The NAD recently reviewed claims for an omega-3 supplement. See Prevention Pharmaceuticals, Inc., NAD Case No. 5966 (July 2016). The NAD found that the advertiser had solid data for a variety of content and purity claims. The NAD, however, concluded that some claims overstated the underlying evidence.    The case provides a reminder of several positions that NAD routinely takes on certain types of claims: 

  • Claims, like, “Free of heavy metals.”  “In determining when the presence of trace levels of a substance [will] prevent[] an advertiser from claiming its product is free of that substance, NAD considers (1) the reasonable expectations of the consumer, and (2) the applicability of the regulatory framework and/or industry standards.”   

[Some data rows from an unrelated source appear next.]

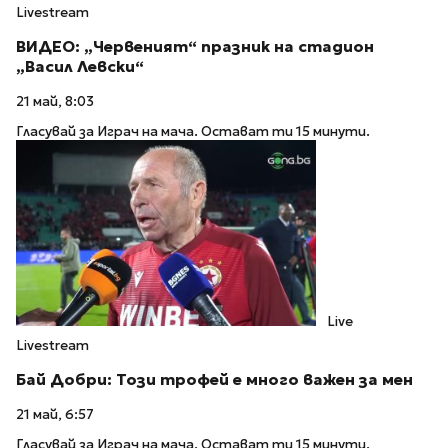
Livestream
ВИДЕО: „Червеният“ празник на стадион
„Васил Левски“
21 май, 8:03
Гласувай за Играч на мача. Остават ти 15 минути.
Live
Livestream
Бай Добри: Този трофей е много важен за мен
21 май, 6:57
Гласувай за Играч на мача. Остават ти 15 минути.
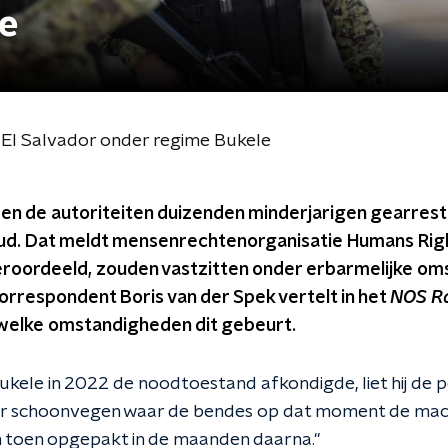
le
 El Salvador onder regime Bukele
bben de autoriteiten duizenden minderjarigen gearres
oud. Dat meldt mensenrechtenorganisatie Humans Rig
 veroordeeld, zouden vastzitten onder erbarmelijke o
rrespondent Boris van der Spek vertelt in het
NOS Ra
welke omstandigheden dit gebeurt.
kele in 2022 de noodtoestand afkondigde, liet hij de po
ador schoonvegen waar de bendes op dat moment de mac
 toen opgepakt in de maanden daarna."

  • Unqualified Superiority Claims (e.g., “Helps manage the body’s inflammatory response more than any other omega-3 supplement”).  The NAD takes the position that “[i]n order to make a market wide superiority claim, an advertiser should identify the dietary supplement products that comprise a majority of the current marketplace (usually 70-80%, based on sales data).”   
  • Health Benefit Claims.  In the NAD’s view, health benefit claims “should be supported by competent and reliable scientific evidence, generally defined as methodologically sound and statistically significant (p≤.05) human clinical trials with consumer relevant results.” The NAD will generally reject in vitro testing as sufficient evidence for a health benefit claim unless that there is evidence that the in vitro results “could reasonably be extrapolated to humans.”    

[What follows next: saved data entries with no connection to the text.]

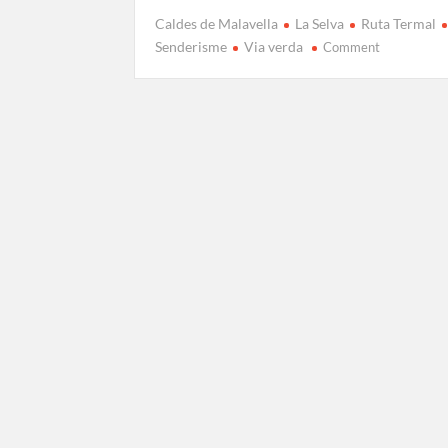
Caldes de Malavella
La Selva
Ruta Termal
on
Senderisme
Via verda
Comment
Ruta
de
la
Via
Verda
Termal:
Guia
per
l’excursió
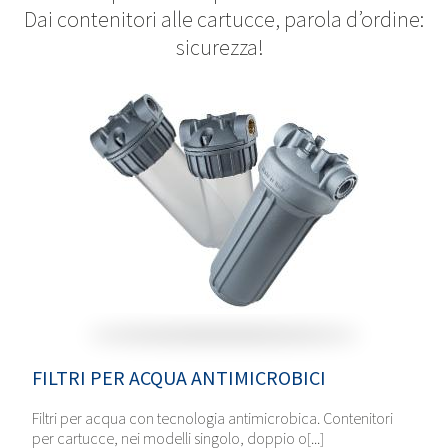
Dai contenitori alle cartucce, parola d’ordine:
sicurezza!
FILTRI PER ACQUA ANTIMICROBICI
Filtri per acqua con tecnologia antimicrobica. Contenitori
per cartucce, nei modelli singolo, doppio o[...]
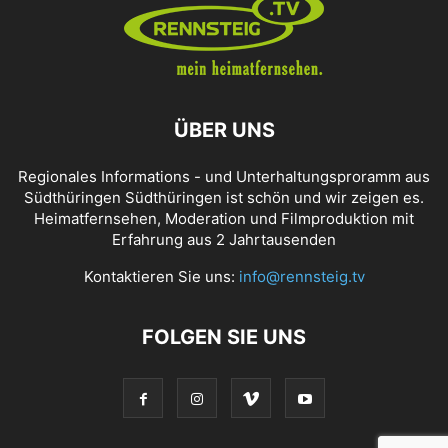
ÜBER UNS
Regionales Informations - und Unterhaltungsproramm aus
Südthüringen Südthüringen ist schön und wir zeigen es.
Heimatfernsehen, Moderation und Filmproduktion mit
Erfahrung aus 2 Jahrtausenden
Kontaktieren Sie uns:
info@rennsteig.tv
FOLGEN SIE UNS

  • Claims Based on Ingredient Studies.  According to the NAD, “While advertisers may make properly qualified claims based on ingredients in their supplements, those ingredients must be present in [the] products in the same amount, formulation, and route of administration as the underlying ingredient studies.” 

The third bullet reflects that the NAD, like the FTC, continues to expect human clinical studies for an extremely wide variety of health-related claims. In general, for any disease claim or cause-and-effect claims (e.g., lose weight, improve memory), the NAD and FTC demand at least one clinical study. Relying on lesser evidence requires careful execution and careful compilation of the relevant support in order to decrease risk and maximize a company’s chances to win a challenge.